I am laughing and crying and clapping and sending you a heartfelt thumbs up❣️ I love teacups but I k ow what my daughter would say if I added one more to THE COLLECTION 😂 I’m so glad we chatted about this and very glad to be able to read about your successful project ! We all need a Devon in our lives !! Thank you Gaye and I look forward to sharing my success with you 🤗🤗

Diane Hamilton · 21 November 2020 at 19 h 46 min

Love this blog ,as it is a poignant time with everyone during COIVD having time at home. Okay ,so I also de-cluttered but for me it was CLOTHES. Okay maybe other things but mostly clothes,belts,shoes etc. I went through my entire wardrobe for Fall, Mid Fall , Winter, mid winter , Spring , mid Spring and summer, mid summer. As well as any other season, Christmas season,New Years Season, Birthday Season etc,
I realized as 60 Mature Woman some of these outfits which I loved did not represent who I am today. They did look great when I did wear them.(10 years or more) They were clothes from my decades of life. In my 30’s single and going to nightclubs for dancing. 40’s married with children but still going out dancing once in a blue moon-Date Night.

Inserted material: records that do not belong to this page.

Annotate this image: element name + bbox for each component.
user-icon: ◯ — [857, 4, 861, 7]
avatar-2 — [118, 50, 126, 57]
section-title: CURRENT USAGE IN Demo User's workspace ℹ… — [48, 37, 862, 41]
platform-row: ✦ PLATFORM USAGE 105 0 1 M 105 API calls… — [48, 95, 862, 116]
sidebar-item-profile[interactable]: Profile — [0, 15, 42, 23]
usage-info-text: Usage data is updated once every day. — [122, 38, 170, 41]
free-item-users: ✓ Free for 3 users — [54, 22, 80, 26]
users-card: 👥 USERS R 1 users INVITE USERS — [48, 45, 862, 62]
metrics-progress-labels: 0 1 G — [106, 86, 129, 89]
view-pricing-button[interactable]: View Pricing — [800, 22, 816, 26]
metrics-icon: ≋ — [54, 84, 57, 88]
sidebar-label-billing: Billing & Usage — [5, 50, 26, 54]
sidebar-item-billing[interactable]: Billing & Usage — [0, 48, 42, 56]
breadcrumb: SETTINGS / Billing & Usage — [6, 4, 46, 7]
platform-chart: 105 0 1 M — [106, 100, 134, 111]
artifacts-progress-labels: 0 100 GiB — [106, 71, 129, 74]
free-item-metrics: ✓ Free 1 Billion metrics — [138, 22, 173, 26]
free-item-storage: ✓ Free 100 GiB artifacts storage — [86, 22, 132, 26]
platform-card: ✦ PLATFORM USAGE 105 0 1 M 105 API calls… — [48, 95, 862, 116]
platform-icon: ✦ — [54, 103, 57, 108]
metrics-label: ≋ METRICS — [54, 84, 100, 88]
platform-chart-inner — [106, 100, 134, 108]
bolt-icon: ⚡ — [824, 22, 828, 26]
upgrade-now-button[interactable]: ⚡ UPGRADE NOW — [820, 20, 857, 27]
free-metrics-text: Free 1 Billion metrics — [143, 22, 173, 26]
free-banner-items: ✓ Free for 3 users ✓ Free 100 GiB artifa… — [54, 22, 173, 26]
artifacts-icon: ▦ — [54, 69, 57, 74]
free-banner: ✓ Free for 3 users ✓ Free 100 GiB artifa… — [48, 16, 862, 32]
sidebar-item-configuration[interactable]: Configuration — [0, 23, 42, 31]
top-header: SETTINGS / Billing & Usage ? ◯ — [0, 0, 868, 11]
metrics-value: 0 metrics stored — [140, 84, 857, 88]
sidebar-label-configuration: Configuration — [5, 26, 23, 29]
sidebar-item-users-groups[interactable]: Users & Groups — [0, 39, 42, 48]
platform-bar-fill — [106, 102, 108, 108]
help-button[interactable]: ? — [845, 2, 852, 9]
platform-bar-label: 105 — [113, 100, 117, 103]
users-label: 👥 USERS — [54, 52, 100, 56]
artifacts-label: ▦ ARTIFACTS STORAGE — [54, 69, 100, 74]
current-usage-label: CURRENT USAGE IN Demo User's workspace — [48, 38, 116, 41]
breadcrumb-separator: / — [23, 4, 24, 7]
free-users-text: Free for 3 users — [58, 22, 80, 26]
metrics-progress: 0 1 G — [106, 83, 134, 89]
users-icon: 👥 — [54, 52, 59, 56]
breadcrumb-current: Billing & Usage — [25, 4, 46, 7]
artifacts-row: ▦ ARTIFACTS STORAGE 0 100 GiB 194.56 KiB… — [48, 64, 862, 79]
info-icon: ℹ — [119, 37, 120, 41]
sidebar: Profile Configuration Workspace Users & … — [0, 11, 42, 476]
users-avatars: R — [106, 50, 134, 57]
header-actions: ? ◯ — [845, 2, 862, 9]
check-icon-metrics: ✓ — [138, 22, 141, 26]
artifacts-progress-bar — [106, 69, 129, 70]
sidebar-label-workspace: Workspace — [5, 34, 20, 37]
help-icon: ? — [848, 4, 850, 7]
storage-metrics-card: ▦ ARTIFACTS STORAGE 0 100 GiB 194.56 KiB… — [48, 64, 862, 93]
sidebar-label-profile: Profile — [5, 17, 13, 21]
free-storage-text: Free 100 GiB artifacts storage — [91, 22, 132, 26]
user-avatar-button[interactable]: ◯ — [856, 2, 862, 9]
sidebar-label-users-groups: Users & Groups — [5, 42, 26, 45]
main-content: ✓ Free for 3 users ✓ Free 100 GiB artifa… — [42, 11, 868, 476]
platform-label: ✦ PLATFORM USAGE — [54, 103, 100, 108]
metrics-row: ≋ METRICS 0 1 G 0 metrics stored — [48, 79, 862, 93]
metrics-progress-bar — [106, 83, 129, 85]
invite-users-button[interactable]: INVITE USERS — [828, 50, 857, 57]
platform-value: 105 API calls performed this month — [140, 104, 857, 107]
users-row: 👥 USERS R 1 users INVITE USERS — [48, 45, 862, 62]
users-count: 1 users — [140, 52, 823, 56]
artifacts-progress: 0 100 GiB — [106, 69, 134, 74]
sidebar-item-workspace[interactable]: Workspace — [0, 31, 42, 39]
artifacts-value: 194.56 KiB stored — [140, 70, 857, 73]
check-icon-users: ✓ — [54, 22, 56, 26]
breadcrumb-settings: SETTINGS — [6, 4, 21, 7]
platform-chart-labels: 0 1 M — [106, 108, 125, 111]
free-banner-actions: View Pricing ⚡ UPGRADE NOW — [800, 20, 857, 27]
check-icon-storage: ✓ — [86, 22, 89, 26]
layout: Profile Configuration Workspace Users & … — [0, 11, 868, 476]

50’s more business attire Suit jackets etc Then casual Fridays started to happen. My
fashion style no longer existed.I gave away 22 garbage bags full of clothes, coats, sweaters ,shoes, jackets, belts and more. It was hard to say goodbye to those clothes memories.
I had to put the bags in my car immediately ,because if not I would reopen the bags to take one last look.I finally gave it all away. I felt like I lost 10 lbs. I wish.
Anyways I think it is good for everyone to declutter as I think we all have too much stuff.
Thank you for sharing your story.Miss you. Hope all is well with you and your family.